Mercredi 16 Septembre 2026

Par Babacar Francky BA


Le Sénégal s’apprête à accueillir un événement historique. Du 31 octobre au 13 novembre 2026, Dakar sera la capitale mondiale de la jeunesse sportive, avec les Jeux Olympiques de la Jeunesse, une première sur le sol africain. Environ 2 700 athlètes venus du monde entier fouleront nos pistes, nos terrains et nos infrastructures sportives.

Depuis le 10 septembre, la flamme olympique de la jeunesse, allumée à Athènes, parcourt les quatorze régions du Sénégal. Elle symbolise l’unité, l’espoir, le dépassement de soi et la transmission des valeurs sportives. Mais au-delà des cérémonies et des images officielles, une question mérite d’être posée : à qui doit véritablement appartenir cette flamme ?

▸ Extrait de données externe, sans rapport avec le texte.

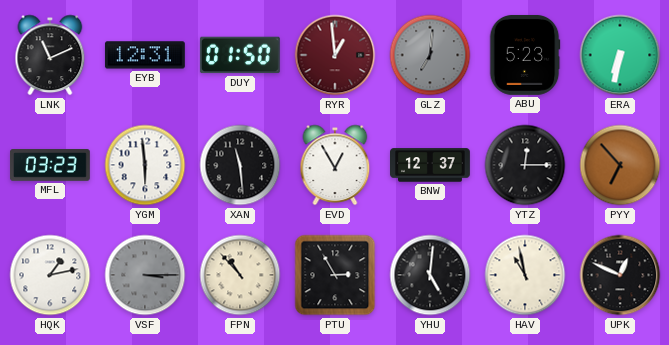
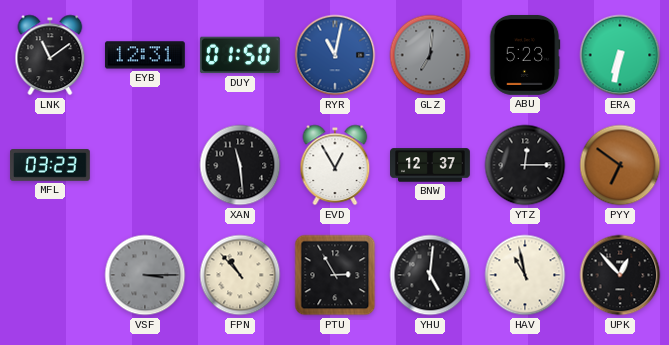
LNK: 11:11 -> 11:09
RYR: 12:59 -> 11:02
RYR dial: burgundy -> blue
YGM: 5:59 -> none
PYY: 6:53 -> 6:51
HQK: 1:13 -> none
UPK: 12:49 -> 12:53
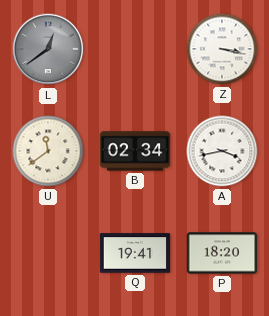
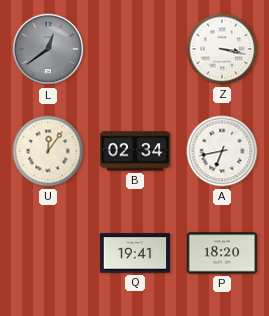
U: 11:39 -> 12:06
A: 3:43 -> 6:43
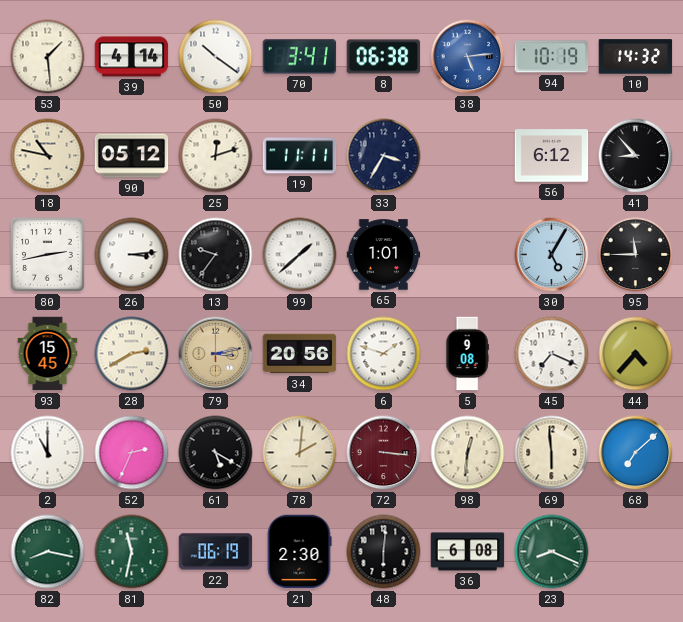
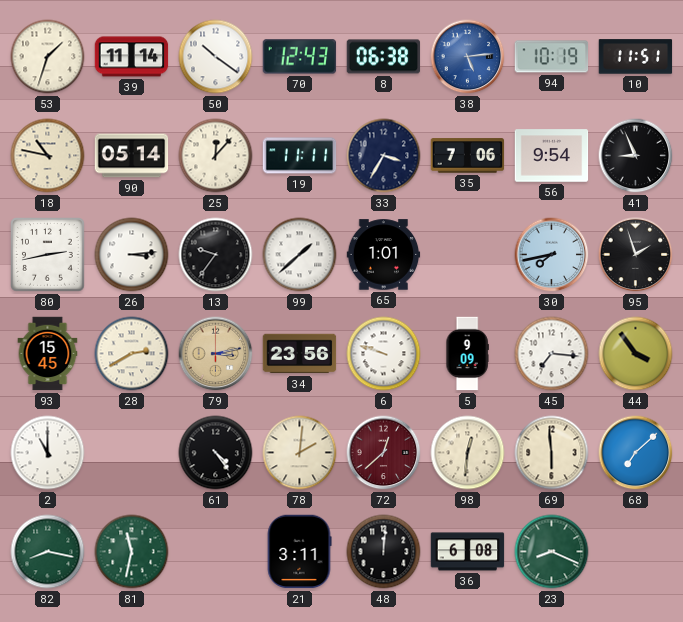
53: 1:29 -> 1:33
39: 4:14 -> 11:14
70: 3:41 -> 12:43
10: 14:32 -> 11:51
90: 05:12 -> 05:14
25: 12:12 -> 12:07
35: none -> 7:06
56: 6:12 -> 9:54
41: 8:53 -> 8:56
30: 5:05 -> 7:43
95: 11:45 -> 1:57
34: 20:56 -> 23:56
6: 1:48 -> 9:48
5: 9:08 -> 9:09
45: 7:19 -> 7:16
44: 4:37 -> 3:54
52: 2:34 -> none
61: 5:20 -> 4:24
72: 3:16 -> 12:38
22: 06:19 -> none
21: 2:30 -> 3:11
48: 6:01 -> 12:01
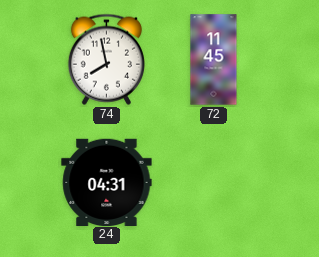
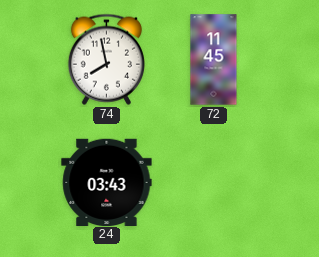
24: 04:31 -> 03:43
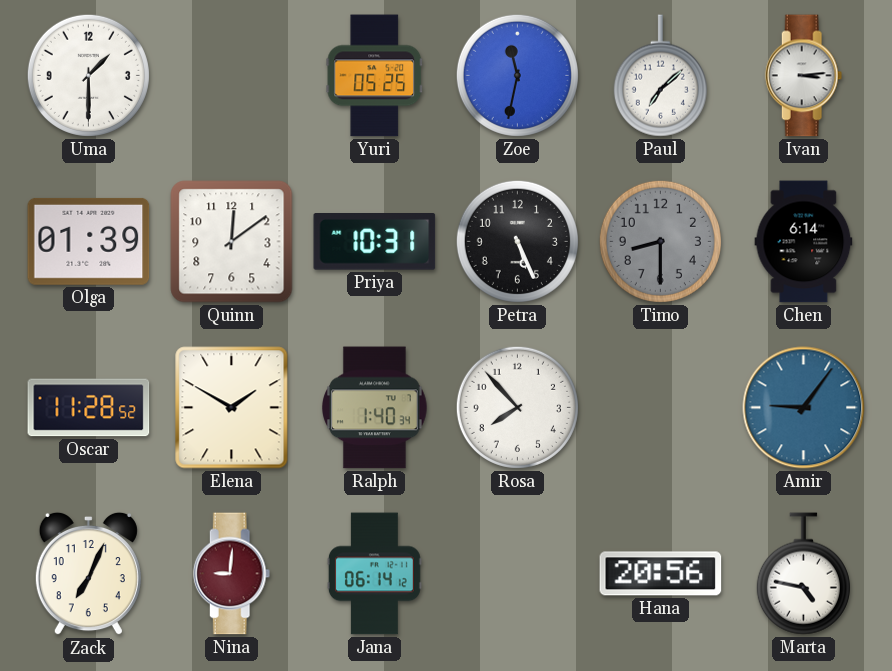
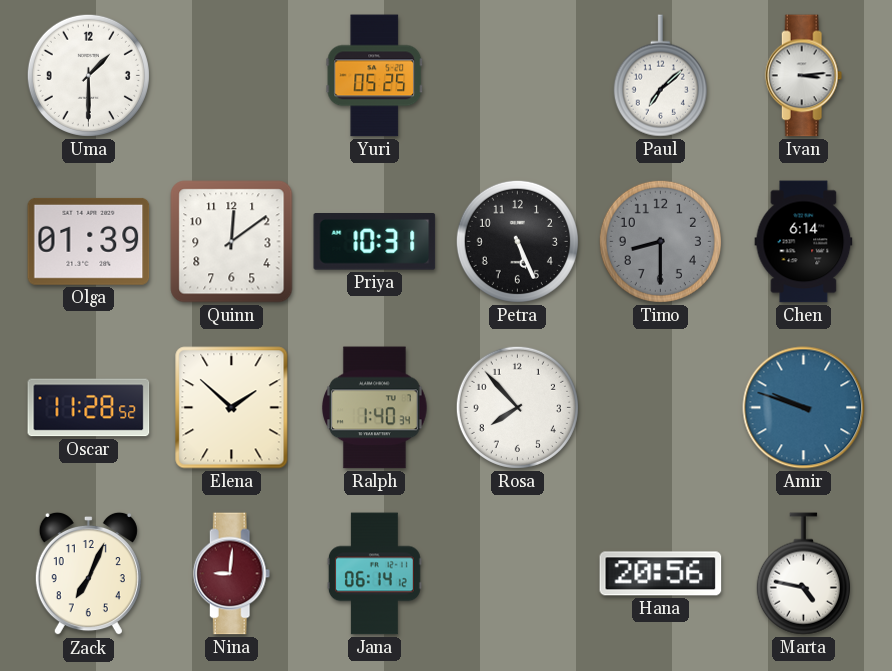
Zoe: 11:32 -> none
Elena: 1:50 -> 1:52
Amir: 9:06 -> 9:48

À la jeunesse. Aux athlètes. Aux champions qui ont porté le drapeau national au plus haut niveau. À celles et ceux qui ont consacré leur vie au sport et qui constituent la mémoire vivante de notre nation.
Pourtant, dans le déroulement de cette mobilisation, l’absence ou la faible mise en valeur de certaines grandes figures du sport sénégalais interroge. Pourquoi ne pas avoir davantage associé les légendes qui ont écrit les plus belles pages de notre histoire olympique et sportive ?

Amadou Dia Ba, Amy Mbacké Thiam, Hortense Diédhiou et Ndiss Kaba Badji ne sont pas de simples noms dans les archives. Ce sont des références nationales. Des modèles de courage, de discipline et de persévérance. Des champions dont les exploits devraient être racontés aux jeunes qui s’apprêtent à participer ou à assister à ces Jeux.

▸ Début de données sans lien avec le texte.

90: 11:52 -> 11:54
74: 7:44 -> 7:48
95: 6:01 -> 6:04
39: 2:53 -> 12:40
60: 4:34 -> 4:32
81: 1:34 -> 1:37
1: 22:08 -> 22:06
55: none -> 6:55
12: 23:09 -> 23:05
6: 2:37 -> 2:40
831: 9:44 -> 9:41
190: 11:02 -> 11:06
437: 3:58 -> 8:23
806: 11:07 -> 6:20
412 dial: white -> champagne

Amadou Dia Ba reste le premier et l’unique médaillé olympique de l’histoire du Sénégal, avec sa médaille d’argent obtenue à Séoul en 1988. Amy Mbacké Thiam a remporté le titre mondial du 400 mètres en 2001, un exploit qui demeure gravé dans la mémoire de l’athlétisme sénégalais. Hortense Diédhiou a marqué le judo africain par ses titres continentaux et ses participations olympiques. Ndiss Kaba Badji a représenté le Sénégal à trois éditions des Jeux Olympiques et atteint la finale du saut en longueur à Pékin en 2008.

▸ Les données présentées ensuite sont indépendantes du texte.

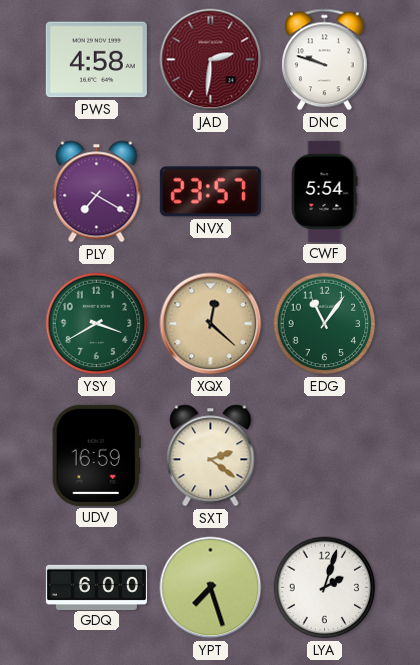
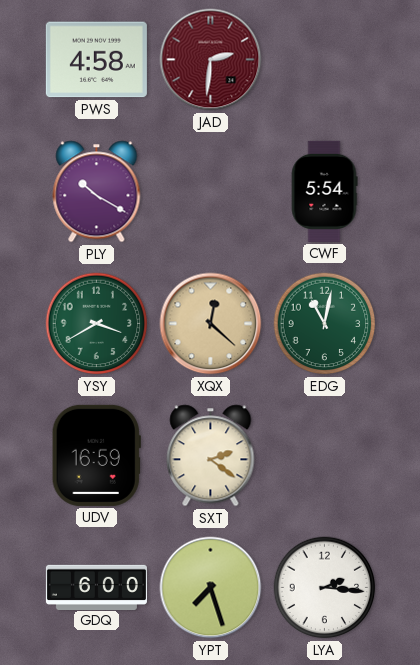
DNC: 9:48 -> none
PLY: 7:20 -> 10:20
NVX: 23:57 -> none
EDG: 11:06 -> 11:02
LYA: 2:03 -> 2:16
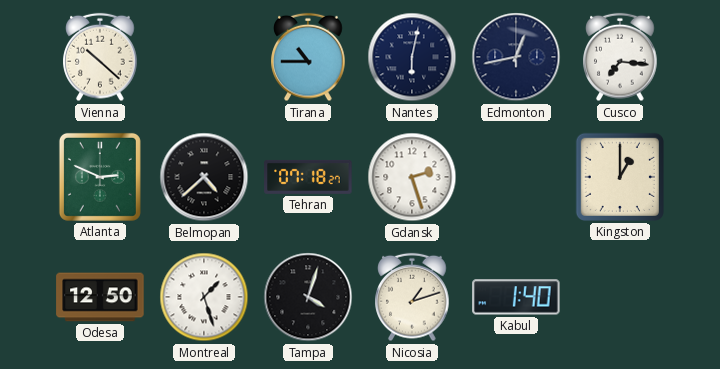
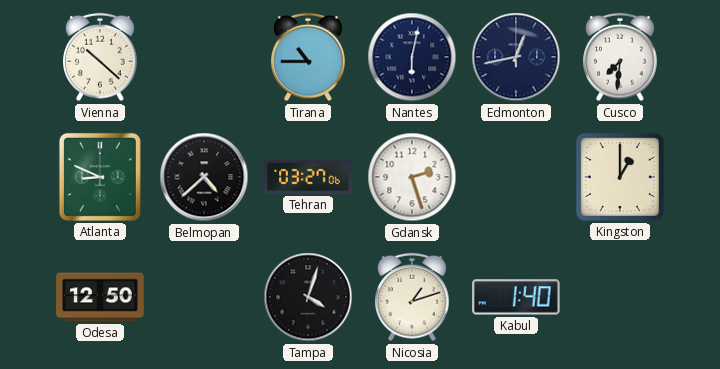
Cusco: 7:16 -> 7:31
Atlanta: 2:49 -> 8:49
Tehran: 07:18 -> 03:27
Montreal: 1:27 -> none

Ces parcours méritent une place de choix autour de la flamme olympique. Parce qu’un jeune athlète a besoin de voir des champions qui lui ressemblent, des hommes et des femmes qui ont connu les sacrifices, les défaites, les blessures et les victoires. Il a besoin de comprendre que les médailles ne tombent pas du ciel, mais qu’elles sont le fruit du travail et de la détermination.

La jeunesse veut des champions, pas des politiciens autour de la flamme olympique !
Cette interpellation ne vise pas à nier le rôle des autorités ou des institutions dans l’organisation des JOJ. Leur implication est nécessaire. Mais les Jeux Olympiques de la Jeunesse sont avant tout une célébration du sport et de la jeunesse. Ils ne doivent pas être réduits à une succession d’apparitions officielles ou à une occasion de mise en avant des responsables politiques.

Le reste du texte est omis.